- _WORK TO BE COMPLETED_: Using the records that appear below, write out exactly the lines from the one with "And the last entry definitely made me smile." through the one with "Includes 14 bilingual and 14", keeping both end lines.

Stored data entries
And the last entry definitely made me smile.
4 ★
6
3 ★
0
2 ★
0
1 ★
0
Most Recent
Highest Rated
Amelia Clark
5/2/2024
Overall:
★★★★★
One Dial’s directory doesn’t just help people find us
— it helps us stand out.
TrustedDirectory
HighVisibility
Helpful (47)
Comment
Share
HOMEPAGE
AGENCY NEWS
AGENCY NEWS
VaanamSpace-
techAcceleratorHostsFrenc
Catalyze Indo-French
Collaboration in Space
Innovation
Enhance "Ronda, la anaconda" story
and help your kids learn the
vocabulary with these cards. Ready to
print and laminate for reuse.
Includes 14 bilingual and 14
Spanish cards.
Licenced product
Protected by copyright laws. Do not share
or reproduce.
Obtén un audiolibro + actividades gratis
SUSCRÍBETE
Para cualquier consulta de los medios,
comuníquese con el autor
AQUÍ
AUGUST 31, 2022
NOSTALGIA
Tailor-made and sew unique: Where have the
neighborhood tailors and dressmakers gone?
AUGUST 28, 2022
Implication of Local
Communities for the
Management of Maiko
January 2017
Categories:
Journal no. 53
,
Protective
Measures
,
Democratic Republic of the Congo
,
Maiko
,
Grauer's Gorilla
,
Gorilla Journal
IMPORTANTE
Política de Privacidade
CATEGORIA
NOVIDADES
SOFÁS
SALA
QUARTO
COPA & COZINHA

* * *

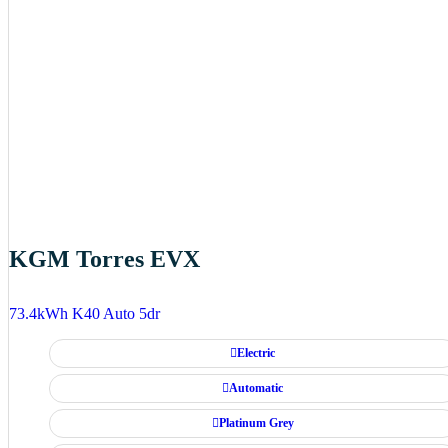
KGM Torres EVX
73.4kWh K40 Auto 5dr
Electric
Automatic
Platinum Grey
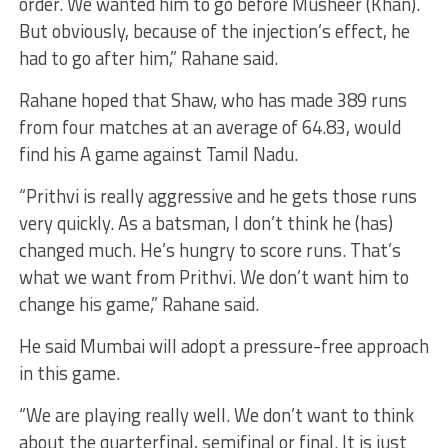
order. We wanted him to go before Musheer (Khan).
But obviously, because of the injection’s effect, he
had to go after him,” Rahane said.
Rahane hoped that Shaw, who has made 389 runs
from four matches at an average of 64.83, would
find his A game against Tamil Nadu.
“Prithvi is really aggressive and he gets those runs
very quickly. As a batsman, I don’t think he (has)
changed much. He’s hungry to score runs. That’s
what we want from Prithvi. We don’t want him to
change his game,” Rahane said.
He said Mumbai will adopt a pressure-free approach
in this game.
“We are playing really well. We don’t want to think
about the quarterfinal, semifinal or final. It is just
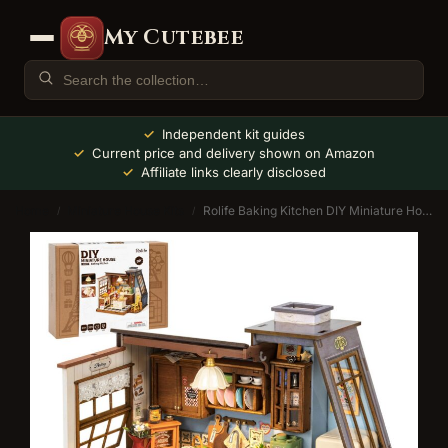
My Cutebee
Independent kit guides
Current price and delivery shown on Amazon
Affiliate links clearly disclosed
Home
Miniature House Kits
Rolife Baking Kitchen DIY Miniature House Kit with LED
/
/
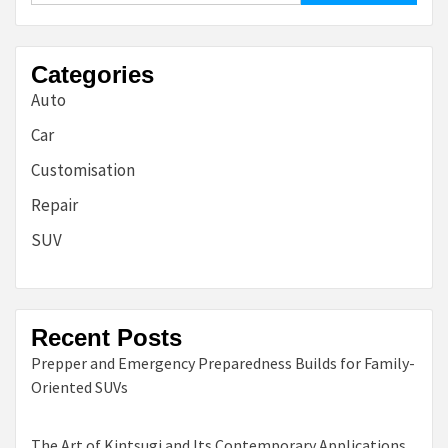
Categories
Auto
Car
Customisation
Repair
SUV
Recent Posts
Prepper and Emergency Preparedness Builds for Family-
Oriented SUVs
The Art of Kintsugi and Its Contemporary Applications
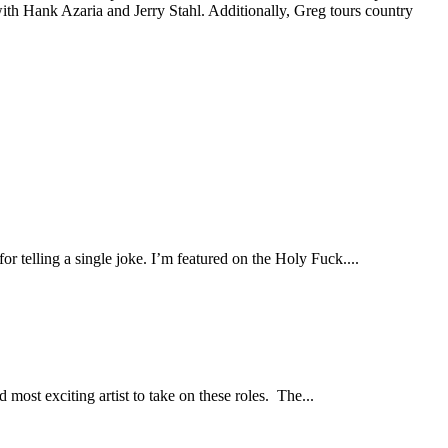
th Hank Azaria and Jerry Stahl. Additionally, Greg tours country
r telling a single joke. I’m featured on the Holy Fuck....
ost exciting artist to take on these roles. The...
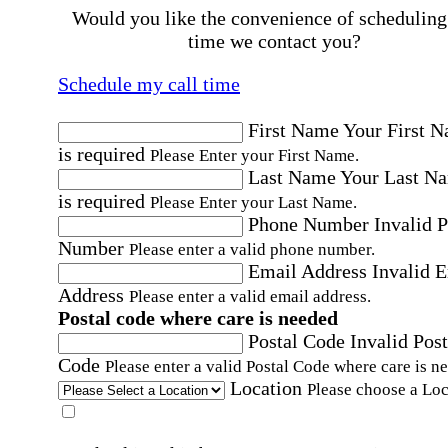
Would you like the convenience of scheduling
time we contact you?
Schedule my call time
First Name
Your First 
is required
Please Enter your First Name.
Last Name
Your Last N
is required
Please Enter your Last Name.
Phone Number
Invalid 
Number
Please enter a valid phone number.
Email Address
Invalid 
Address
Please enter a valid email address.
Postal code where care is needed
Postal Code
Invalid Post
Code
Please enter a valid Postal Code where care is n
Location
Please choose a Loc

- _SOLUTION TO THE PROBLEM_:
And the last entry definitely made me smile.
4 ★
6
3 ★
0
2 ★
0
1 ★
0
Most Recent
Highest Rated
Amelia Clark
5/2/2024
Overall:
★★★★★
One Dial’s directory doesn’t just help people find us
— it helps us stand out.
TrustedDirectory
HighVisibility
Helpful (47)
Comment
Share
HOMEPAGE
AGENCY NEWS
AGENCY NEWS
VaanamSpace-
techAcceleratorHostsFrenc
Catalyze Indo-French
Collaboration in Space
Innovation
Enhance "Ronda, la anaconda" story
and help your kids learn the
vocabulary with these cards. Ready to
print and laminate for reuse.
Includes 14 bilingual and 14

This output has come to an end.